MIAMI – In her more than 40 years of active service in the freight forwarding business, Ruth Snowden has seen her share of changes in the industry – many of them hard-fought and slow to emerge. As she prepares to step down from her current role as executive director of Canadian International Freight Forwarders Association (CIFFA), and enter retirement, she made one more presentation yesterday at the CNS Partnership Conference, called “Driving Successful Change: What Will It Take to Get There?”
During her Plenary Session presentation on Monday, Snowden described the almost alien of freight forwarding industry in the late 1970s, compared to today’s modern, more inclusive profession.
When she got her first job in 1979, “I’m not even sure I knew what a freight forwarder was,” she recalled. “My training consisted of a week of watching the night-operations staff as they loaded pallets.” Today, however, “Young people have wonderful opportunities to receive real training in this sector.”
More distressingly, “there were no women in the industry outside of sales in 1979,” Snowden said. “And I mean none!” In fact, she was not let into the Toronto Transportation Club until around 2000, when they finally changed their rules that had barred women from joining. “I think we have a number of women today who are not in clerical roles” and “we’re doing a fairly good job,” Snowden said, adding hopefully, “but I think we can do a little bit better than that.”
To date, changes in the industry have been coming gradually, from the fax machine of the 1980s – one of the first efforts to digitalize cargo data – to the Cargo Accounts Settlement System (CASS) of the 90s, to the barcode tracking of the 2000s. Soon, she warns, change may become overwhelming. “We’re facing a tsunami of change,” she said. “It’s going to be revolutionary.”
To ensure that the change coming on the horizon is successful, Snowden encouraged the adoption of what she calls the “Five C’s” of successful change: Collaboration, cooperation, communication, connectivity and commitment.
“We have to have stronger collaboration to build a consensus to implement this important change,” she said. “We have to work together to move cargo faster through our systems.”

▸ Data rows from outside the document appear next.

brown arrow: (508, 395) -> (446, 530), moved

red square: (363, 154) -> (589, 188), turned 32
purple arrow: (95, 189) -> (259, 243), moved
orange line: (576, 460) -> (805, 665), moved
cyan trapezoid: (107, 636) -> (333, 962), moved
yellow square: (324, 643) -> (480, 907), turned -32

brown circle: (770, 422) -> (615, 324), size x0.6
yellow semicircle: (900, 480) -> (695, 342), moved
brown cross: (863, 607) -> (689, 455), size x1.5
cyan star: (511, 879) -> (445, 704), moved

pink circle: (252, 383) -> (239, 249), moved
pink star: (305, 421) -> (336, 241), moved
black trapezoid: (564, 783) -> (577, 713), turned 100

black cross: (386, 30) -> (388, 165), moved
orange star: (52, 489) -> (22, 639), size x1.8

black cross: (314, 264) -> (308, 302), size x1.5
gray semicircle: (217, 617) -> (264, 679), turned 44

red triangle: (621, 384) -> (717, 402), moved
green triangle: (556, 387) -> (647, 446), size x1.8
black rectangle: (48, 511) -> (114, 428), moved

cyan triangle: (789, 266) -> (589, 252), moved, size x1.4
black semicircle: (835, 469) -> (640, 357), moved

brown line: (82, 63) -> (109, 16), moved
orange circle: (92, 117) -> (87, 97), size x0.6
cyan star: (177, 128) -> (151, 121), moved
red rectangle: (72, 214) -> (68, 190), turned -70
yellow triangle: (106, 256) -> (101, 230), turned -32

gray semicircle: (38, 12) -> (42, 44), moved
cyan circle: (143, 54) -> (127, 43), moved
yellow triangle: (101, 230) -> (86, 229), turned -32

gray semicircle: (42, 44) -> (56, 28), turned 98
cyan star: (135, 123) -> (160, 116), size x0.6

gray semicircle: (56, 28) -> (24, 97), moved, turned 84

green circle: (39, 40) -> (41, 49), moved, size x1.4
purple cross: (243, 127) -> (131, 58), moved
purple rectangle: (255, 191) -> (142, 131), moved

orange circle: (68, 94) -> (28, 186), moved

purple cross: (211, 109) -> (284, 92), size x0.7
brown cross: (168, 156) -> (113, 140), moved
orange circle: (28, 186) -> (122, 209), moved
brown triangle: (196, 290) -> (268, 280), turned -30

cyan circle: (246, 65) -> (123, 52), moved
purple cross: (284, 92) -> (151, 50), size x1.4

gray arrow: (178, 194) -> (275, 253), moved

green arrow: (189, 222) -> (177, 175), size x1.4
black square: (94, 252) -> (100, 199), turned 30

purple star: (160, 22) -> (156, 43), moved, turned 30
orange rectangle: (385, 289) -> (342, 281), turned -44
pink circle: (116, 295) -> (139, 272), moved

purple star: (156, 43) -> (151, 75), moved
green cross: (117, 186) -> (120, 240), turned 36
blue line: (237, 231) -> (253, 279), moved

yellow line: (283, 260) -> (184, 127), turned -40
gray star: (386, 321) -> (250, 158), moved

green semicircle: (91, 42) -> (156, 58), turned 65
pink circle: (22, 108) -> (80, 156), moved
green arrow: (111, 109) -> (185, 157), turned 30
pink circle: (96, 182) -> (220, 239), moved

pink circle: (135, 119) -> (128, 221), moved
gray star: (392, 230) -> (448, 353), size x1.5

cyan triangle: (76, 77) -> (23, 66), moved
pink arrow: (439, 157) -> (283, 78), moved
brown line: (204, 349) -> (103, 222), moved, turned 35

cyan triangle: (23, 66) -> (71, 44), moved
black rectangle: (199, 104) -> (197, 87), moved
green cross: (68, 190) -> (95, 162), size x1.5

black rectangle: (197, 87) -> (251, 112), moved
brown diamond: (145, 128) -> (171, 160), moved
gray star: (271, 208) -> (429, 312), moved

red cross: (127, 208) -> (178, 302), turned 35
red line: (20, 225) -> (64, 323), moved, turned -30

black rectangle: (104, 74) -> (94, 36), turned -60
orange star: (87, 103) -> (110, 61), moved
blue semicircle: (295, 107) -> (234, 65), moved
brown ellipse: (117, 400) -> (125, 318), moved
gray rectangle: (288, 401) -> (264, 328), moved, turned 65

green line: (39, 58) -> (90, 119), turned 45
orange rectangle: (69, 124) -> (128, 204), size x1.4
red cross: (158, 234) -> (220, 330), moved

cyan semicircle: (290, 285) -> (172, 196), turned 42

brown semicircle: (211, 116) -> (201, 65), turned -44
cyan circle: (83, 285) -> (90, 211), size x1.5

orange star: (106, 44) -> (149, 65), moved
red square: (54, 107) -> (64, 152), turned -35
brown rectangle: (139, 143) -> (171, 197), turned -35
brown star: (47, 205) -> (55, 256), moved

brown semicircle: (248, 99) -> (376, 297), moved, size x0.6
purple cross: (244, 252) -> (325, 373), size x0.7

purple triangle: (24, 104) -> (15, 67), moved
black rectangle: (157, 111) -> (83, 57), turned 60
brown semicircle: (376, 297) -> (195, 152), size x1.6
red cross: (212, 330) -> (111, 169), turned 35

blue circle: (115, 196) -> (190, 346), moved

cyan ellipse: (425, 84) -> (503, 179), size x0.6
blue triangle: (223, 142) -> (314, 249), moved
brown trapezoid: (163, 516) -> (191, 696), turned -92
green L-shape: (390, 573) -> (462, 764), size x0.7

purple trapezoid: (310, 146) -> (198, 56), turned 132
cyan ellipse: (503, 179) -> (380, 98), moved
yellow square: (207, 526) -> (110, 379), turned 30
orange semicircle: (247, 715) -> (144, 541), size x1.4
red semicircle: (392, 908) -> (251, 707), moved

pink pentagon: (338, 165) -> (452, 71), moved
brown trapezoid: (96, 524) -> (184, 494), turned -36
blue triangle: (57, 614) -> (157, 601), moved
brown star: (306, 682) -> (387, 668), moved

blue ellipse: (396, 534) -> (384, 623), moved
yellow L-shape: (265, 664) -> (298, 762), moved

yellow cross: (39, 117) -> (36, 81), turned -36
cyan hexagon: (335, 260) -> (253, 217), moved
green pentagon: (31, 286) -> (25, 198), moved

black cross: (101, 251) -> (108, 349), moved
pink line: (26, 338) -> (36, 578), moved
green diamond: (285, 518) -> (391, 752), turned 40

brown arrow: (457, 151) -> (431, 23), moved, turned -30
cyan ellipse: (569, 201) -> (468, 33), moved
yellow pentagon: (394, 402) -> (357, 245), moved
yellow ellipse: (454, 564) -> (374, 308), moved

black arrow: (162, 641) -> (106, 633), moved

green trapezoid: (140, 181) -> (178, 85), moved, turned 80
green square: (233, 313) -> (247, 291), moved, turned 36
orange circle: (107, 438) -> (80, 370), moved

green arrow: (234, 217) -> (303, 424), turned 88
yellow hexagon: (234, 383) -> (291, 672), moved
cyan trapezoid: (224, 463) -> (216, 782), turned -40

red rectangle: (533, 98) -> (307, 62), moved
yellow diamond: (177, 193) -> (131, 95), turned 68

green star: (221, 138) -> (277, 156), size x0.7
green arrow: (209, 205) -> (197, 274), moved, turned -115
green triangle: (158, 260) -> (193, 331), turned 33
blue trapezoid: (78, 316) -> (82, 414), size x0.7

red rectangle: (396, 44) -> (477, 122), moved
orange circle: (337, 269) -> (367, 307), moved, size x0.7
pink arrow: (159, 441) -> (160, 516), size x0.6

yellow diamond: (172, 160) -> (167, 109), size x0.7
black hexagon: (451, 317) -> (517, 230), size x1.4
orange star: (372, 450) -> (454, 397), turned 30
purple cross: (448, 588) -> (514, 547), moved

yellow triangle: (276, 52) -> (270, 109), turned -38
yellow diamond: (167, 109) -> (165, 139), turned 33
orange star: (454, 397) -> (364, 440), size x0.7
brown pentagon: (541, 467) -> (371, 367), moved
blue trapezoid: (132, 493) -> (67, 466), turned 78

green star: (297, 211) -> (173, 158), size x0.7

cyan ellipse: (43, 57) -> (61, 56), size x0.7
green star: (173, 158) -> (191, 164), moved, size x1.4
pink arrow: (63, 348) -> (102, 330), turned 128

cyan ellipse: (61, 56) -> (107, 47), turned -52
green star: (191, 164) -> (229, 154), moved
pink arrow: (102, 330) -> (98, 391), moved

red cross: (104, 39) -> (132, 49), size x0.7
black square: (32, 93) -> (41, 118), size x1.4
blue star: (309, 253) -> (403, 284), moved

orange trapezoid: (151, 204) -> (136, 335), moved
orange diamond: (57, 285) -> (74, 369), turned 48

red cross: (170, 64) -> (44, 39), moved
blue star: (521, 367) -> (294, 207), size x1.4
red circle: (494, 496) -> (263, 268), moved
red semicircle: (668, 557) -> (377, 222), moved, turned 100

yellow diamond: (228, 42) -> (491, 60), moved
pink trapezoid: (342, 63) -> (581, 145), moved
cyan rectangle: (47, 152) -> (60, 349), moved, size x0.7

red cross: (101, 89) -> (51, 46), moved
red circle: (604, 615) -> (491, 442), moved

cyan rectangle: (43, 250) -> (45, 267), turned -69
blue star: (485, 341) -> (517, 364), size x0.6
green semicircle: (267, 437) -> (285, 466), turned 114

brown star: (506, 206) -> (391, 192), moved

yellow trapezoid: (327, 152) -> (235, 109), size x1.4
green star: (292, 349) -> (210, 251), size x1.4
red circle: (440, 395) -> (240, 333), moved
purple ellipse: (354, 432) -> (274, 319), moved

For cooperation, “people have to want to see the change,” she said. “You can’t force them to cooperate.” Operations managers who focus only on results need to be convinced that change is good.
Communication and connectivity, being the most obvious, are probably moving forward the fastest with so many digital forwarders cropping up. Finally, there needs to be commitment to move forward. “We can’t afford to wait another 25 or 30 year to replace legacy systems,” she said.